Department of Cardiology, The First Affiliated Hospital with Nanjing Medical University, Guangzhou Road, Nanjing, 210029, China.
Department of Cardiology, Wuhan Asia Heart Hospital, Wuhan, China.
J Interv Card Electrophysiol. 2023 Jan;66(1):63-72. doi: 10.1007/s10840-022-01149-5. Epub 2022 May 23.
Idiopathic epicardial ventricular arrhythmias (VAs) are clustered in the areas of the summit and crux. This study was to report a group of idiopathic epicardial VAs remote from the summit and crux areas.
In total, 9 patients (6 males, mean age 32 ± 13 years) were enrolled. The locations were identified by epicardial mapping and ablation. The electrocardiographic and electrophysiological characteristics were compared to those of 9 patients who had VAs ablated at the opposite endocardial site.
VAs were identified at the epicardium, with 4 patients had VAs located at the inferior wall, one at the anterior wall, one at the apex and 3 patients had VAs at the lateral wall. A "QS" type at the location-related leads was the only identified surface electrocardiogram indication suggesting epicardial origin (compared to that of the controls, 100% vs 0%, p<0.001). Endocardial and epicardial mapping revealed pre-maturities of -11 ± 4 ms and -25 ± 8 ms, respectively (VS. -28 ± 8 ms revealed by endocardial mapping in control patients, p<0.001 and p=0.389, respectively). All of the study cases demonstrated an "rS" pattern in the endocardial unipolar electrogram. Acute and long-term successful ablation (a median of 11 months of follow-up) was achieved in all patients without complications.
A distinct group of idiopathic VAs remote from the summit and crux areas warranting ablation by a subxiphoid approach were identified. Morphological ECG features of a "QS" type among the location-related grouped leads combined with the mapping findings helped in the identification of the epicardial site of origin.

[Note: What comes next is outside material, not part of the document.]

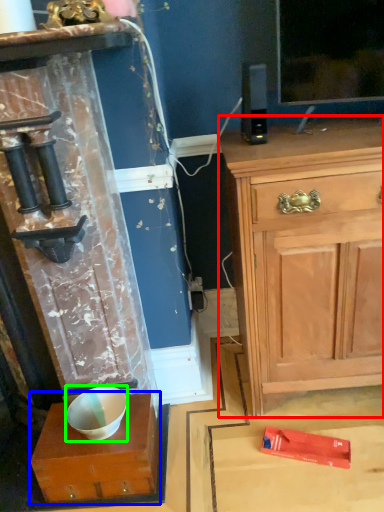 Question: Estimate the real-world distances between objects in this image. Which object is farther from chest of drawers (highlighted by a red box), cabinetry (highlighted by a blue box) or bowl (highlighted by a green box)?

Choices:
 (A) cabinetry
 (B) bowl

Answer: (B)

特发性心外膜室性心律失常(VA)集中在心顶和心尖区域。本研究报告一组远离心顶和心尖区域的心外膜特发性 VA。
共纳入 9 例患者(6 例男性,平均年龄 32±13 岁)。通过心外膜标测和消融确定位置。比较了与心内膜相反部位消融的 9 例患者的心电图和电生理特征。
在心外膜上发现 VA,其中 4 例位于下壁,1 例位于前壁,1 例位于心尖,3 例位于侧壁。位置相关导联的“QS”型是唯一识别心外膜起源的体表心电图指标(与对照组相比,100%与 0%,p<0.001)。心内膜和心外膜标测分别显示提前 11±4ms 和 25±8ms(与对照组患者心内膜标测中显示的提前 28±8ms 相比,p<0.001 和 p=0.389)。所有研究病例的心内膜单极电图均显示“rS”模式。所有患者均成功消融(中位随访 11 个月),无并发症。
发现一组远离心顶和心尖区域的特发性 VA,需要通过剑突下入路消融。位置相关导联的“QS”型心电图特征结合标测结果有助于确定心外膜起源部位。